● **REQUIRED ACTION**: Write each entry out again verbatim, pictures excluded.

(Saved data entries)
========================

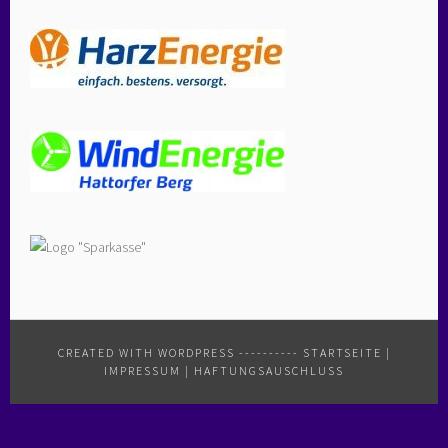
CREATED WITH WORDPRESS
----------
STARTSEITE
|
IMPRESSUM
|
HAFTUNGSAUSCHLUSS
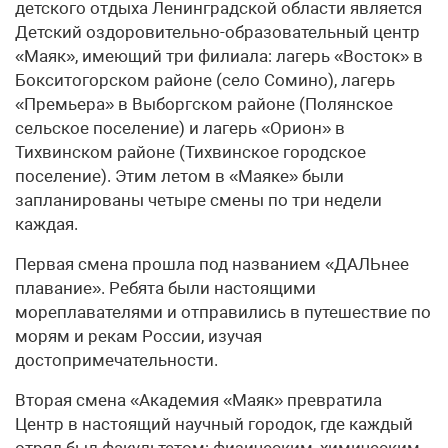
детского отдыха Ленинградской области является
Детский оздоровительно-образовательный центр
«Маяк», имеющий три филиала: лагерь «Восток» в
Бокситогорском районе (село Сомино), лагерь
«Премьера» в Выборгском районе (Полянское
сельское поселение) и лагерь «Орион» в
Тихвинском районе (Тихвинское городское
поселение). Этим летом в «Маяке» были
запланированы четыре смены по три недели
каждая.
Первая смена прошла под названием «ДАЛЬнее
плавание». Ребята были настоящими
мореплавателями и отправились в путешествие по
морям и рекам России, изучая
достопримечательности.
Вторая смена «Академия «Маяк» превратила
Центр в настоящий научный городок, где каждый
отряд был факультетом: физическим, химическим,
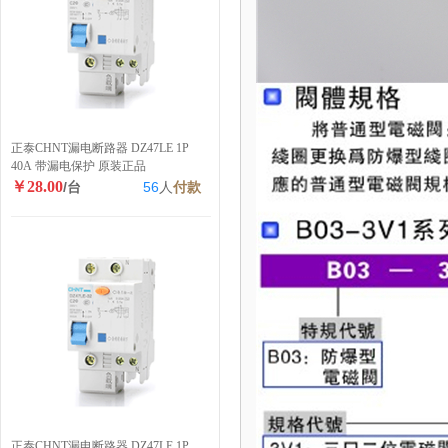
正泰CHNT漏电断路器 DZ47LE 1P
40A 带漏电保护 原装正品
￥28.00
/台
56
人
付款
正泰CHNT漏电断路器 DZ47LE 1P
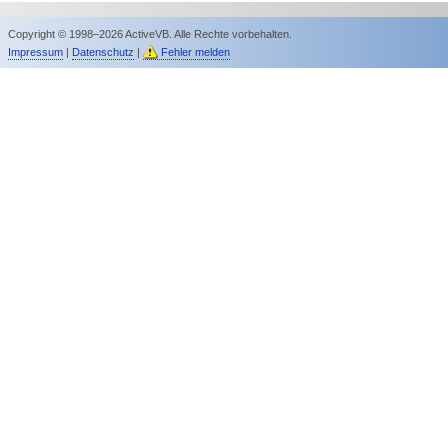
Copyright © 1998–2026 ActiveVB. Alle Rechte vorbehalten.
Impressum
|
Datenschutz
|
Fehler melden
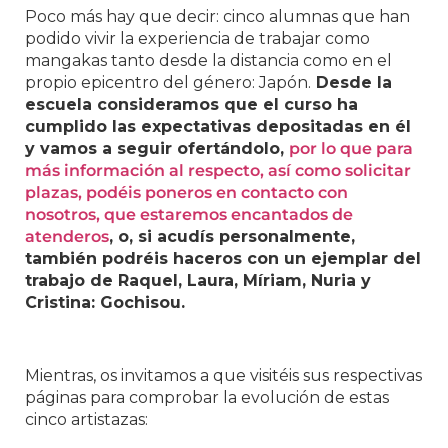
Poco más hay que decir: cinco alumnas que han
podido vivir la experiencia de trabajar como
mangakas tanto desde la distancia como en el
propio epicentro del género: Japón.
Desde la
escuela consideramos que el curso ha
cumplido las expectativas depositadas en él
y vamos a seguir ofertándolo,
por lo que para
más información al respecto, así como solicitar
plazas, podéis poneros en contacto con
nosotros, que estaremos encantados de
atenderos
, o, si acudís personalmente,
también podréis haceros con un ejemplar del
trabajo de Raquel, Laura, Míriam, Nuria y
Cristina: Gochisou.
Mientras, os invitamos a que visitéis sus respectivas
páginas para comprobar la evolución de estas
cinco artistazas:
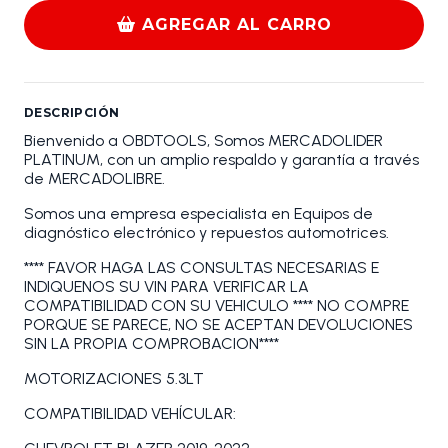
AGREGAR AL CARRO
DESCRIPCIÓN
Bienvenido a OBDTOOLS, Somos MERCADOLIDER
PLATINUM, con un amplio respaldo y garantía a través
de MERCADOLIBRE.
Somos una empresa especialista en Equipos de
diagnóstico electrónico y repuestos automotrices.
**** FAVOR HAGA LAS CONSULTAS NECESARIAS E
INDIQUENOS SU VIN PARA VERIFICAR LA
COMPATIBILIDAD CON SU VEHICULO **** NO COMPRE
PORQUE SE PARECE, NO SE ACEPTAN DEVOLUCIONES
SIN LA PROPIA COMPROBACION****
MOTORIZACIONES 5.3LT
COMPATIBILIDAD VEHÍCULAR:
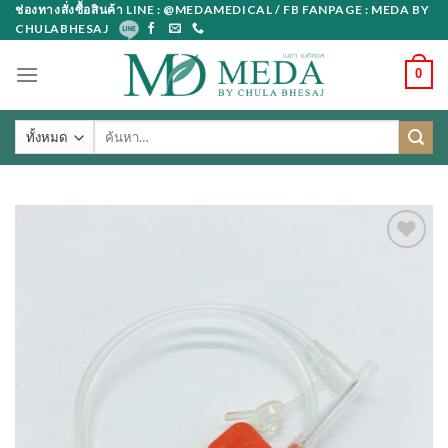
Skip
ช่องทางสั่งซื้อสินค้า LINE : @MEDAMEDICAL / FB FANPAGE : MEDA BY
CHULABHESAJ
to
content
0
ค้นหา:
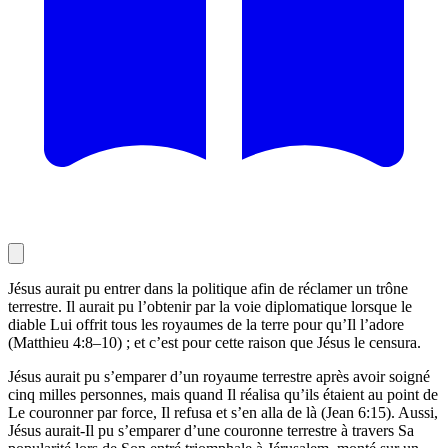
Jésus aurait pu entrer dans la politique afin de réclamer un trône
terrestre. Il aurait pu l’obtenir par la voie diplomatique lorsque le
diable Lui offrit tous les royaumes de la terre pour qu’Il l’adore
(Matthieu 4:8–10) ; et c’est pour cette raison que Jésus le censura.
Jésus aurait pu s’emparer d’un royaume terrestre après avoir soigné
cinq milles personnes, mais quand Il réalisa qu’ils étaient au point de
Le couronner par force, Il refusa et s’en alla de là (Jean 6:15). Aussi,
Jésus aurait-Il pu s’emparer d’une couronne terrestre à travers Sa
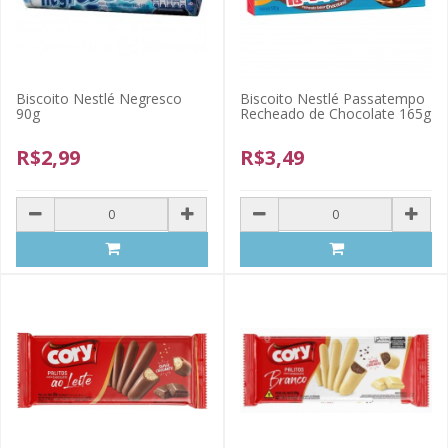
Biscoito Nestlé Negresco
Biscoito Nestlé Passatempo
90g
Recheado de Chocolate 165g
R$2,99
R$3,49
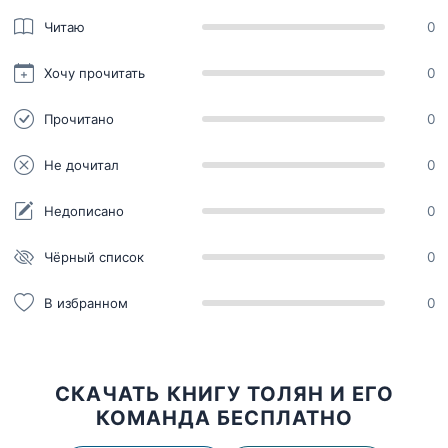
Читаю
0
Хочу прочитать
0
Прочитано
0
Не дочитал
0
Недописано
0
Чёрный список
0
В избранном
0
СКАЧАТЬ КНИГУ ТОЛЯН И ЕГО
КОМАНДА БЕСПЛАТНО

========================

● **REPLY TO THE TASK**:
CREATED WITH WORDPRESS
----------
STARTSEITE
|
IMPRESSUM
|
HAFTUNGSAUSCHLUSS
детского отдыха Ленинградской области является
Детский оздоровительно-образовательный центр
«Маяк», имеющий три филиала: лагерь «Восток» в
Бокситогорском районе (село Сомино), лагерь
«Премьера» в Выборгском районе (Полянское
сельское поселение) и лагерь «Орион» в
Тихвинском районе (Тихвинское городское
поселение). Этим летом в «Маяке» были
запланированы четыре смены по три недели
каждая.
Первая смена прошла под названием «ДАЛЬнее
плавание». Ребята были настоящими
мореплавателями и отправились в путешествие по
морям и рекам России, изучая
достопримечательности.
Вторая смена «Академия «Маяк» превратила
Центр в настоящий научный городок, где каждый
отряд был факультетом: физическим, химическим,
正泰CHNT漏电断路器 DZ47LE 1P
40A 带漏电保护 原装正品
￥28.00
/台
56
人
付款
正泰CHNT漏电断路器 DZ47LE 1P
Copyright © 1998–2026 ActiveVB. Alle Rechte vorbehalten.
Impressum
|
Datenschutz
|
Fehler melden
Poco más hay que decir: cinco alumnas que han
podido vivir la experiencia de trabajar como
mangakas tanto desde la distancia como en el
propio epicentro del género: Japón.
Desde la
escuela consideramos que el curso ha
cumplido las expectativas depositadas en él
y vamos a seguir ofertándolo,
por lo que para
más información al respecto, así como solicitar
plazas, podéis poneros en contacto con
nosotros, que estaremos encantados de
atenderos
, o, si acudís personalmente,
también podréis haceros con un ejemplar del
trabajo de Raquel, Laura, Míriam, Nuria y
Cristina: Gochisou.
Mientras, os invitamos a que visitéis sus respectivas
páginas para comprobar la evolución de estas
cinco artistazas:
AGREGAR AL CARRO
DESCRIPCIÓN
Bienvenido a OBDTOOLS, Somos MERCADOLIDER
PLATINUM, con un amplio respaldo y garantía a través
de MERCADOLIBRE.
Somos una empresa especialista en Equipos de
diagnóstico electrónico y repuestos automotrices.
**** FAVOR HAGA LAS CONSULTAS NECESARIAS E
INDIQUENOS SU VIN PARA VERIFICAR LA
COMPATIBILIDAD CON SU VEHICULO **** NO COMPRE
PORQUE SE PARECE, NO SE ACEPTAN DEVOLUCIONES
SIN LA PROPIA COMPROBACION****
MOTORIZACIONES 5.3LT
COMPATIBILIDAD VEHÍCULAR:
Skip
ช่องทางสั่งซื้อสินค้า LINE : @MEDAMEDICAL / FB FANPAGE : MEDA BY
CHULABHESAJ
to
content
0
ค้นหา:
Jésus aurait pu entrer dans la politique afin de réclamer un trône
terrestre. Il aurait pu l’obtenir par la voie diplomatique lorsque le
diable Lui offrit tous les royaumes de la terre pour qu’Il l’adore
(Matthieu 4:8–10) ; et c’est pour cette raison que Jésus le censura.
Jésus aurait pu s’emparer d’un royaume terrestre après avoir soigné
cinq milles personnes, mais quand Il réalisa qu’ils étaient au point de
Le couronner par force, Il refusa et s’en alla de là (Jean 6:15). Aussi,
Jésus aurait-Il pu s’emparer d’une couronne terrestre à travers Sa
Biscoito Nestlé Negresco
Biscoito Nestlé Passatempo
90g
Recheado de Chocolate 165g
R$2,99
R$3,49
Читаю
0
Хочу прочитать
0
Прочитано
0
Не дочитал
0
Недописано
0
Чёрный список
0
В избранном
0
СКАЧАТЬ КНИГУ ТОЛЯН И ЕГО
КОМАНДА БЕСПЛАТНО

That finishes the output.